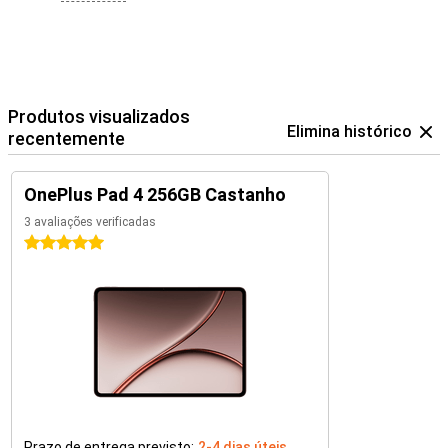
Partilhar ficheiros e emparelhar dispositivos é rápido e fácil. O
software de fácil utilização permite-lhe tirar o máximo partido do
grande ecrã e do potente hardware deste tablet.
Produtos visualizados
Elimina histórico
recentemente
OnePlus Pad 4 256GB Castanho
3 avaliações verificadas
5 estrelas
Prazo de entrega previsto:
2-4 dias úteis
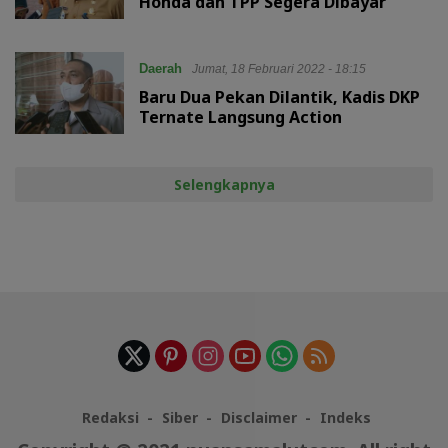
Honda dan TPP Segera Dibayar
Daerah
Jumat, 18 Februari 2022 - 18:15
Baru Dua Pekan Dilantik, Kadis DKP
Ternate Langsung Action
Selengkapnya
Redaksi
Siber
Disclaimer
Indeks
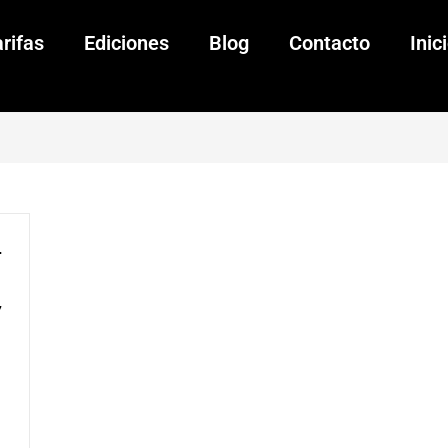
rifas
Ediciones
Blog
Contacto
Inic
:
7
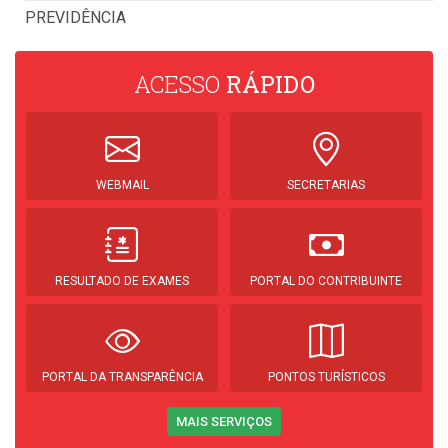
PREVIDÊNCIA
ACESSO
RÁPIDO
WEBMAIL
SECRETARIAS
RESULTADO DE EXAMES
PORTAL DO CONTRIBUINTE
PORTAL DA TRANSPARÊNCIA
PONTOS TURÍSTICOS
MAIS SERVIÇOS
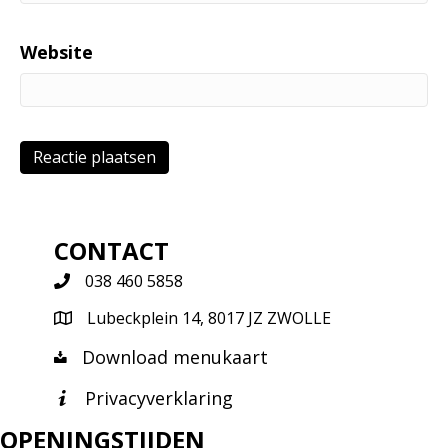
Website
CONTACT
038 460 5858
Lubeckplein 14, 8017 JZ ZWOLLE
Download menukaart
Privacyverklaring
OPENINGSTIJDEN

+-------+

-- WHAT THIS TASK INVOLVES --
Give back the material word for word, without images.

-- TASK RESULT --
Partilhar ficheiros e emparelhar dispositivos é rápido e fácil. O
software de fácil utilização permite-lhe tirar o máximo partido do
grande ecrã e do potente hardware deste tablet.
Produtos visualizados
Elimina histórico
recentemente
OnePlus Pad 4 256GB Castanho
3 avaliações verificadas
5 estrelas
Prazo de entrega previsto:
2-4 dias úteis
Honda dan TPP Segera Dibayar
Daerah
Jumat, 18 Februari 2022 - 18:15
Baru Dua Pekan Dilantik, Kadis DKP
Ternate Langsung Action
Selengkapnya
Redaksi
Siber
Disclaimer
Indeks
rifas
Ediciones
Blog
Contacto
Inic
:
7
PREVIDÊNCIA
ACESSO
RÁPIDO
WEBMAIL
SECRETARIAS
RESULTADO DE EXAMES
PORTAL DO CONTRIBUINTE
PORTAL DA TRANSPARÊNCIA
PONTOS TURÍSTICOS
MAIS SERVIÇOS
Website
CONTACT
038 460 5858
Lubeckplein 14, 8017 JZ ZWOLLE
Download menukaart
Privacyverklaring
OPENINGSTIJDEN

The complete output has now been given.